The flows to the fund come as low-cost index funds have pulled away money from poorly-performing stockpickers and prompted a debate around the value of active management.  

According to Lipper, passive stock mutual funds pulled in $153.2 billion in 2014 and exchange-traded funds took in another $181.3 billion, while actively-managed stock mutual funds had net flows of just $39 million, compared with assets of $5.5 trillion at year-end. The figures for the active group includes the Voya fund, whose success with its hands-off approach illustrate the issues.

To be sure, investors could buy any of the fund's stocks directly without having to pay the fee of 52 basis points. There are few capital gains-tax consequences of owning the fund, because of its low turnover, said Ron Rough, director of portfolio management at Financial Services Advisory Inc in Washington, D.C., which has about $3 million in the Voya fund. But some question whether the fund is right for everyone.

"It would be interesting to know how many of the people who actually put their money into (the fund) actually know what it is," said Rob Brown, chief investment strategist at United Capital Management, an investment advisory firm. "In a lot of cases, I bet they don't."

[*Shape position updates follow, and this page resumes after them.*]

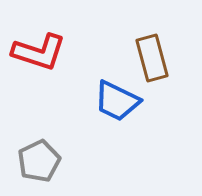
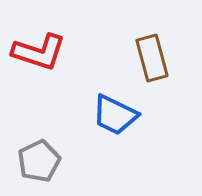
blue trapezoid: moved 2 px left, 14 px down
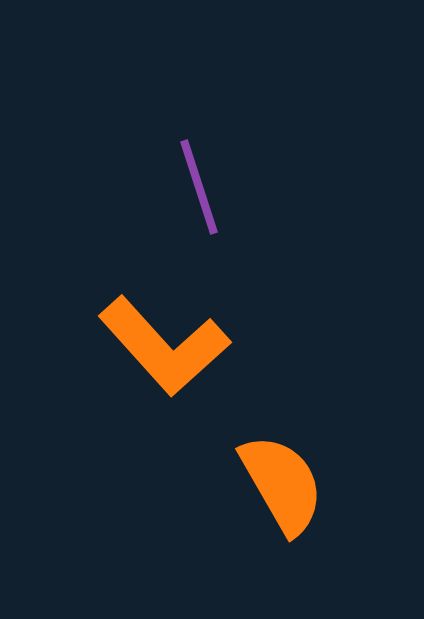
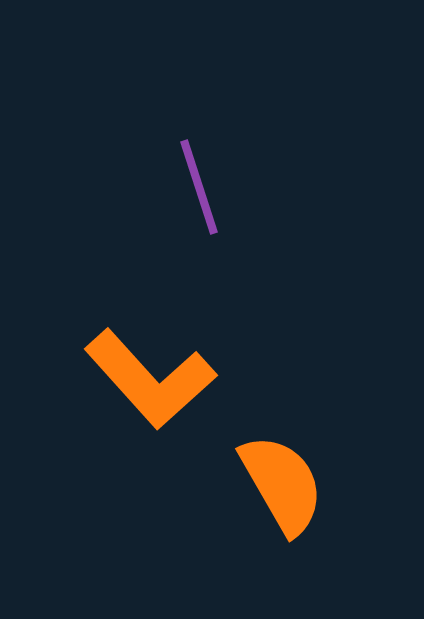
orange L-shape: moved 14 px left, 33 px down
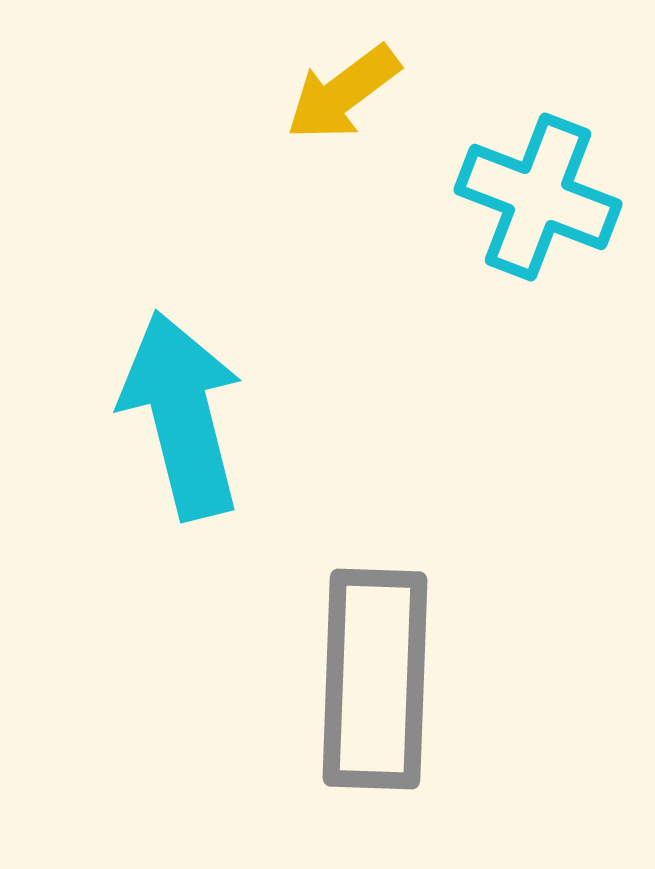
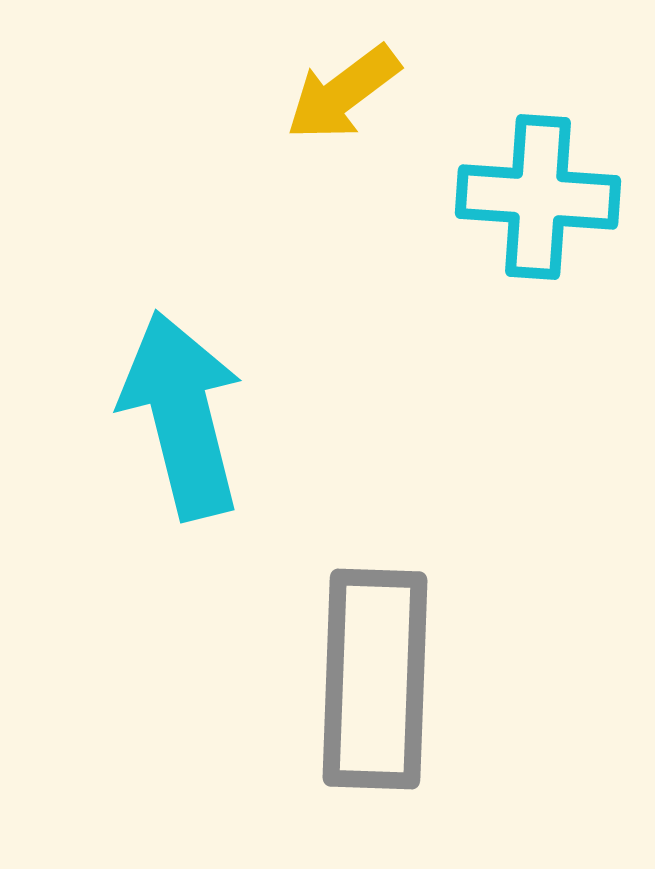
cyan cross: rotated 17 degrees counterclockwise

The fund appeals to investors who "like simple, transparent, buy and hold strategies," said Voya spokesman Christopher Breslin. The fund's fees are lower than comparable equity funds, he said, a point backed up by Lipper.

Lesson In History

The fund's original sponsor, Corporate Leaders of America, was incorporated in 1931, according to New York State records. A series of deals starting in 1971 eventually put the fund under the control of Voya, a 2013 spinoff from ING Groep NV.. Its unique nature has often drawn attention including from Vanguard Group Inc founder Jack Bogle, who said he remembers the fund from his days as an undergraduate around 1950. "It's not a bad idea at all," he said.

The fund's holdings shine a light on some big moments in American corporate history. It holds Foot Locker Inc, for example, because that's what's left of retail pioneer F.W. Woolworth, which acquired Foot Locker in 1974.

The original fund held shares in Standard Oil of New Jersey, Standard Oil of California and Socony-Vacuum Oil Co., the former Standard Oil of New York. All stem from John D. Rockefeller's Standard Oil Co., and are now known as ExxonMobil (New Jersey and New York) and Chevron (California).

Over the five year period ended Feb. 24 the fund returned an average of 17.32 percent a year, including fees, 1.03 percentage point better than the S&P 500, said Morningstar. For the 10 years ended Feb. 24 the fund returned an average of 9.40 percent a year, including fees, 1.32 percentage point better than the S&P 500.

Performance has fallen lately as low oil prices hurt ExxonMobil and Chevron. Its returns over the past year were about 12 percent, compared with more than 16 percent for the S&P 500. Still, some professionals say the fund proves the value of staying the course.

"Too many portfolio managers have traded their way out of jobs by constantly changing stock positions and strategies,” said Tim Pettee, investment strategist at SunAmerica Asset Management. He oversees a fund that trades just once a year – a jackrabbit pace compared to Corporate Leaders.